Published February 17, 2002

KARACHI, Feb 16: There is no progress in the US reporter’s kidnapping case as the investigation process has come to a standstill, DIG (operations) Tariq Jamil told Dawn on Saturday.

Earlier, the DIG told reporters at a hotel that interrogation of Ahmed Omar Saeed Shaikh was continuing. He said Omar Shaikh was giving information in bits and pieces and added that “with that information we have developed new links.” The DIG declined to explain the “new links”.

About reports that one of the suspected captors had been arrested, Mr Jamil said: “It’s not true.”
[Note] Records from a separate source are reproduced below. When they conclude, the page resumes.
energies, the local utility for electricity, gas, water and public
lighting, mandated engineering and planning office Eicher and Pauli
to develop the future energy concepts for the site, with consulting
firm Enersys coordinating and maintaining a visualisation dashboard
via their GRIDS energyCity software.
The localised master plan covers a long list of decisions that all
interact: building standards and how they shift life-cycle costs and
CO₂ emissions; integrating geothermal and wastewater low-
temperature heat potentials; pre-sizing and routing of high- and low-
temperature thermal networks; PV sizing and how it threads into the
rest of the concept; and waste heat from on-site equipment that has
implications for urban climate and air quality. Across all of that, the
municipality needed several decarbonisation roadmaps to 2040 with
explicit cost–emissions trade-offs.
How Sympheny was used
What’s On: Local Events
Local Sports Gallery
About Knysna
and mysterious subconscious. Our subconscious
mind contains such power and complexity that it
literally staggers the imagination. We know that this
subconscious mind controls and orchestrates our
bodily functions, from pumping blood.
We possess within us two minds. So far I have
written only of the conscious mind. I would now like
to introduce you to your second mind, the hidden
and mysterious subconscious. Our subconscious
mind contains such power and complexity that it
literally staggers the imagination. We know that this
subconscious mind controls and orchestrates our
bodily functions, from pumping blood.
When his attention was invited towards the statements of the interior ministry and Sindh Police Chief Syed Kamal Shah that a breakthrough was expected in next 48 hours or so, he said: “We are working to solve the case and I cannot give any timeframe.”

Other sources in the police department quoted Omar Shaikh as having identified more than three persons as captors of Wall Street Journal’s reporter. “We fear none of those, identified by Omar Shaikh, has a real identity, and we are looking into it to establish whether it is one person carrying various identities or they are different people.”
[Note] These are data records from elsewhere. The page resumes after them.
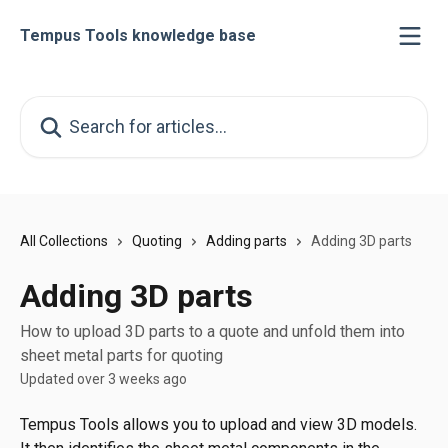
Skip to main content
Tempus Tools knowledge base
Search for articles...
All Collections
Quoting
Adding parts
Adding 3D parts
Adding 3D parts
How to upload 3D parts to a quote and unfold them into
sheet metal parts for quoting
Updated over 3 weeks ago
Tempus Tools allows you to upload and view 3D models. 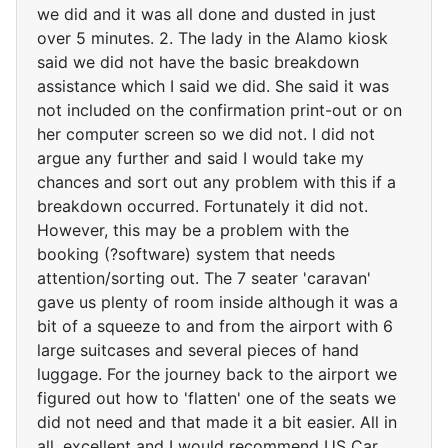
we did and it was all done and dusted in just
over 5 minutes. 2. The lady in the Alamo kiosk
said we did not have the basic breakdown
assistance which I said we did. She said it was
not included on the confirmation print-out or on
her computer screen so we did not. I did not
argue any further and said I would take my
chances and sort out any problem with this if a
breakdown occurred. Fortunately it did not.
However, this may be a problem with the
booking (?software) system that needs
attention/sorting out. The 7 seater 'caravan'
gave us plenty of room inside although it was a
bit of a squeeze to and from the airport with 6
large suitcases and several pieces of hand
luggage. For the journey back to the airport we
figured out how to 'flatten' one of the seats we
did not need and that made it a bit easier. All in
all, excellent and I would recommend US Car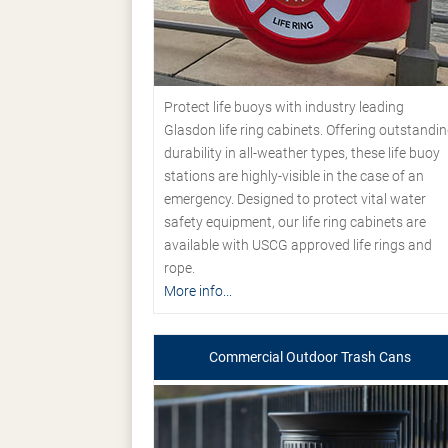
Protect life buoys with industry leading
Glasdon life ring cabinets. Offering outstandi
durability in all-weather types, these life buoy
stations are highly-visible in the case of an
emergency. Designed to protect vital water
safety equipment, our life ring cabinets are
available with USCG approved life rings and
rope.
More info...
Commercial Outdoor Trash Cans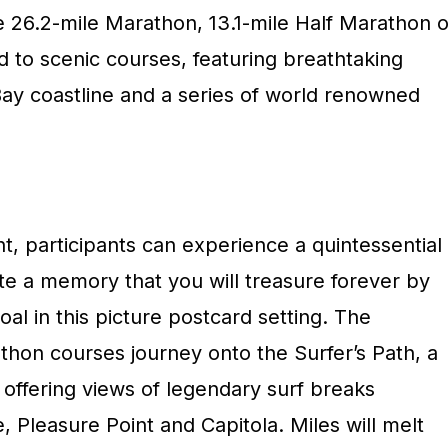
26.2-mile Marathon, 13.1-mile Half Marathon o
ed to scenic courses, featuring breathtaking
ay coastline and a series of world renowned
nt, participants can experience a quintessential
ate a memory that you will treasure forever by
oal in this picture postcard setting. The
hon courses journey onto the Surfer’s Path, a
s offering views of legendary surf breaks
, Pleasure Point and Capitola. Miles will melt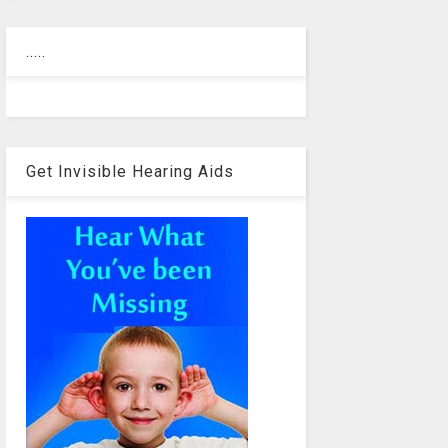
.....
Get Invisible Hearing Aids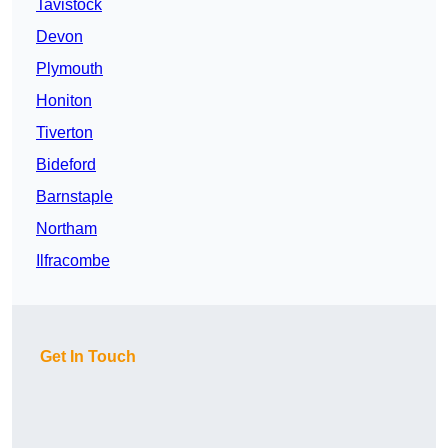
Tavistock
Devon
Plymouth
Honiton
Tiverton
Bideford
Barnstaple
Northam
Ilfracombe
Get In Touch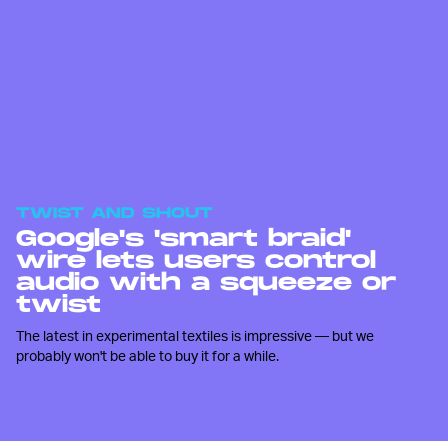
TWIST AND SHOUT
Google's 'smart braid'
wire lets users control
audio with a squeeze or
twist
The latest in experimental textiles is impressive — but we
probably won't be able to buy it for a while.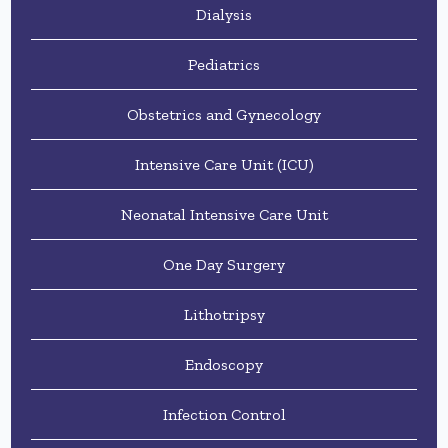
Dialysis
Pediatrics
Obstetrics and Gynecology
Intensive Care Unit (ICU)
Neonatal Intensive Care Unit
One Day Surgery
Lithotripsy
Endoscopy
Infection Control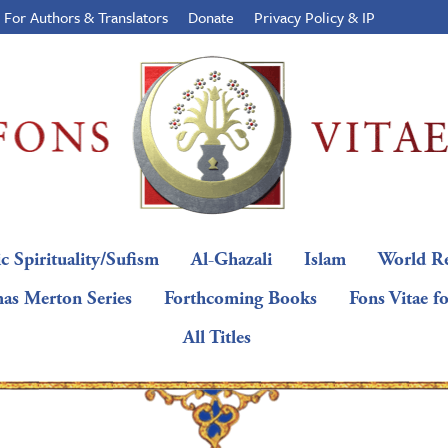
For Authors & Translators
Donate
Privacy Policy & IP
c Spirituality/Sufism
Al-Ghazali
Islam
World Re
as Merton Series
Forthcoming Books
Fons Vitae f
All Titles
One of the investigators said the police had raided many places and picked up some suspects. “We are interrogating them ... we have not made so far another breakthrough in the case,” he added.
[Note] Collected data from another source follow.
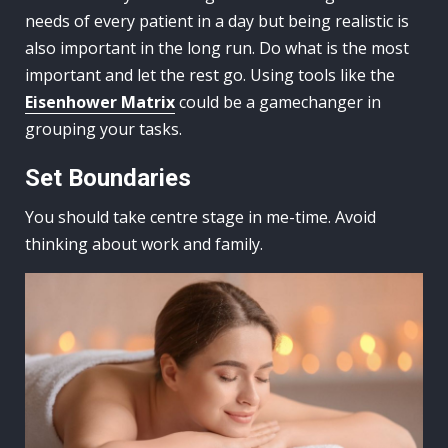
needs of every patient in a day but being realistic is
also important in the long run. Do what is the most
important and let the rest go. Using tools like the
Eisenhower Matrix
could be a gamechanger in
grouping your tasks.
Set Boundaries
You should take centre stage in me-time. Avoid
thinking about work and family.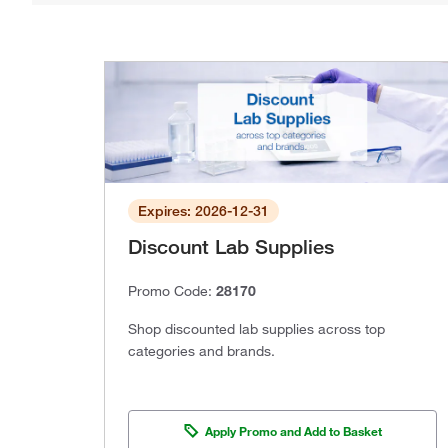
Expires: 2026-12-31
Discount Lab Supplies
Promo Code:
28170
Shop discounted lab supplies across top
categories and brands.
Apply Promo and Add to Basket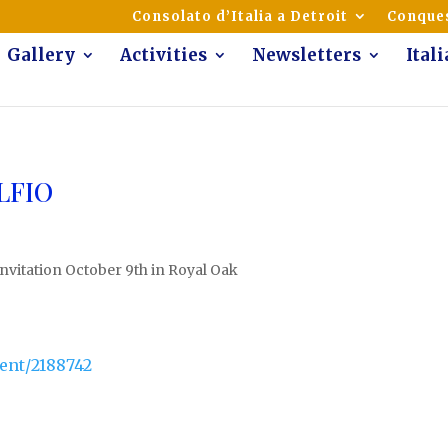
mmunity of Italian Americans
Consolato d’Italia a Detroit
Conques
Gallery
Activities
Newsletters
Ital
ALFIO
Invitation October 9th in Royal Oak
ent/2188742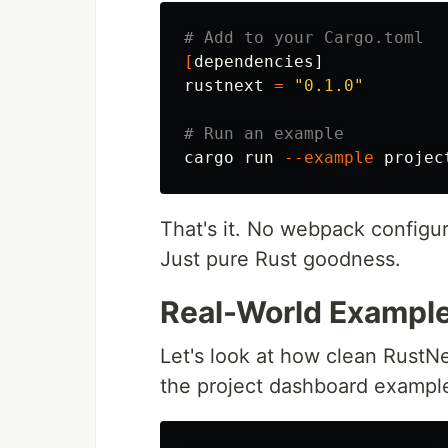
# Add to your Cargo.toml
[
dependencies]

rustnext 
=
"0.1.0"
# Run an example
cargo run 
--example
That's it. No webpack configu
Just pure Rust goodness.
Real-World Example
Let's look at how clean RustNe
the project dashboard exampl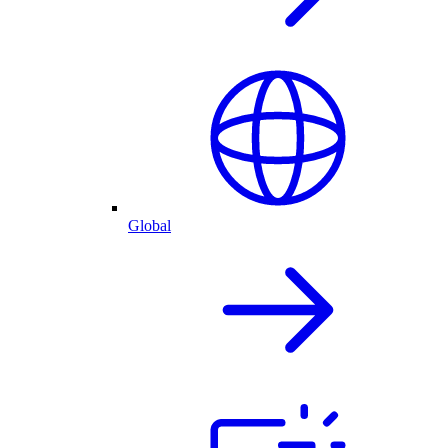
Global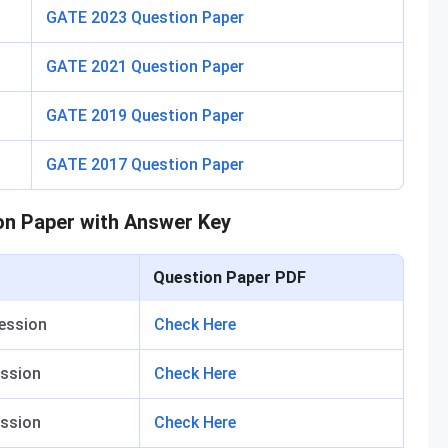
GATE 2023 Question Paper
GATE 2021 Question Paper
GATE 2019 Question Paper
GATE 2017 Question Paper
on Paper with Answer Key
Question Paper PDF
ession
Check Here
ssion
Check Here
ssion
Check Here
Police sources said that they had focused their investigation on finding a man, who had actually perpetrated the crime, and added that after his arrest the mystery could be solved.

ADVOCATE-GENERAL: The claim of Omar Shaikh about the death of Daniel Pearl may have been an attempt to avoid the police custody, Sindh Advocate-General Raja Qureshi told Dawn.

Omar Shaikh had stated in the anti-terrorism court No 3 that “as far as I understand he (Pearl) is dead”. He had made the utterance while interrupting the judge, who was dictating a short order to the court reader for giving Omar Shaikh into the police custody.

When the judge quoted the advocate-general as submitting that the abductee was to be recovered on the lead to be given by the suspect, Omar Shaikh interrupted him, saying that as far as he understood the hostage was dead.

The AG, however, did not rule out the possibility that Omar Shaikh had used the electronic media for sending some “coded” message to the captors. He said the statement of the suspect could also aimed at misleading the investigators.

Meanwhile, Khwaja Naveed Ahmed, defence attorney for Fahad Naseem, one of the three suspects earlier arrested by the Karachi police, said that Omar Shaikh might have given such a statement to avoid questioning. He said he was concerned about the well-being of his client, who had allegedly sent the e-mail messages at the instance of suspects Salman and Adil.

The attorney said he had met his client only for two or three minutes when he had been produced before the administrative judge of the ATCs, Justice Shabbir Ahmed.